だが、そのニコンS2も遠く及ばないほど、「Leica M3」は極めて優れていたのが事実であった。ニコンもその後他の国産カメラメーカーと同様、一眼レフカメラへと方針を転換していくのだが、それでも最後の最後に技術の粋を結して、ライカを越えて世界の頂点となるレンジファインダーの最高機種を作ることを決めた。2年半の開発期間を経て1957年9月にニコンSP(NIKON S Professional)を発売。画期的なのは「ユニバーサルファインダー」と名付けられた主副2つのファインダー。主ファインダーは倍率等倍で50mm、セレクターダイヤルにより85mm、105mm、135mmのフレームが表示されパパラックスを自動補正。副ファインダーは28mmと35mmのフレームを表示する。

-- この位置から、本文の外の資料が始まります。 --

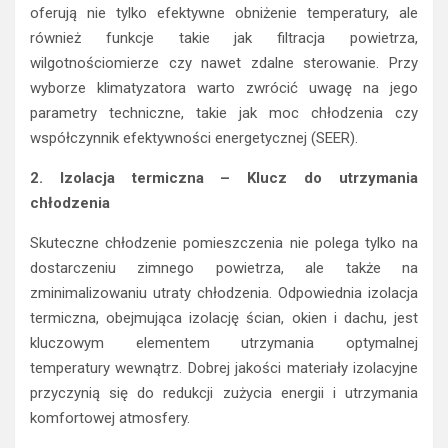
oferują nie tylko efektywne obniżenie temperatury, ale
również funkcje takie jak filtracja powietrza,
wilgotnościomierze czy nawet zdalne sterowanie. Przy
wyborze klimatyzatora warto zwrócić uwagę na jego
parametry techniczne, takie jak moc chłodzenia czy
współczynnik efektywności energetycznej (SEER).
2. Izolacja termiczna – Klucz do utrzymania
chłodzenia
Skuteczne chłodzenie pomieszczenia nie polega tylko na
dostarczeniu zimnego powietrza, ale także na
zminimalizowaniu utraty chłodzenia. Odpowiednia izolacja
termiczna, obejmująca izolację ścian, okien i dachu, jest
kluczowym elementem utrzymania optymalnej
temperatury wewnątrz. Dobrej jakości materiały izolacyjne
przyczynią się do redukcji zużycia energii i utrzymania
komfortowej atmosfery.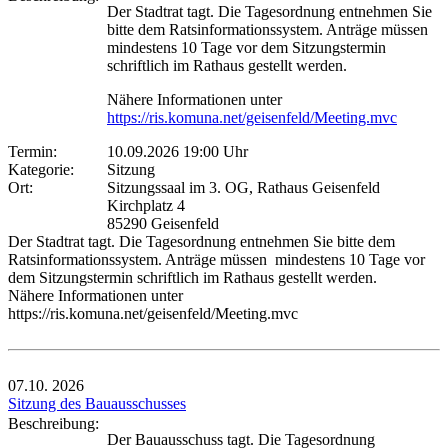
Der Stadtrat tagt. Die Tagesordnung entnehmen Sie
bitte dem Ratsinformationssystem. Anträge müssen
mindestens 10 Tage vor dem Sitzungstermin
schriftlich im Rathaus gestellt werden.
Nähere Informationen unter
https://ris.komuna.net/geisenfeld/Meeting.mvc
Termin:
10.09.2026 19:00 Uhr
Kategorie:
Sitzung
Ort:
Sitzungssaal im 3. OG, Rathaus Geisenfeld
Kirchplatz 4
85290 Geisenfeld
Der Stadtrat tagt. Die Tagesordnung entnehmen Sie bitte dem
Ratsinformationssystem. Anträge müssen mindestens 10 Tage vor
dem Sitzungstermin schriftlich im Rathaus gestellt werden.
Nähere Informationen unter
https://ris.komuna.net/geisenfeld/Meeting.mvc
07.10.
2026
Sitzung des Bauausschusses
Beschreibung:
Der Bauausschuss tagt. Die Tagesordnung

28mmから135mmまで、特殊ファインダーを使わずに交換レンズを使用できることは画期的であった。フォーカルプレーンシャッターの機能も大幅に向上。作動部分を軽量化し、正確性、静音性が大幅に高められた。ニコンSPは、アメリカの写真雑誌やNBCテレビなどで紹介され、高く賞賛されたのである。

ニコンが積み上げた技術をすべて注ぎ込んだニコンSPと、その翌年にリリースされたSPの廉価版であるニコンS3を最後に、ニコンはレンジファインダーカメラの生産を終了する。そしてニコンSPは、ライカM3と肩を並べる名機として世界に名だたるようになるのである。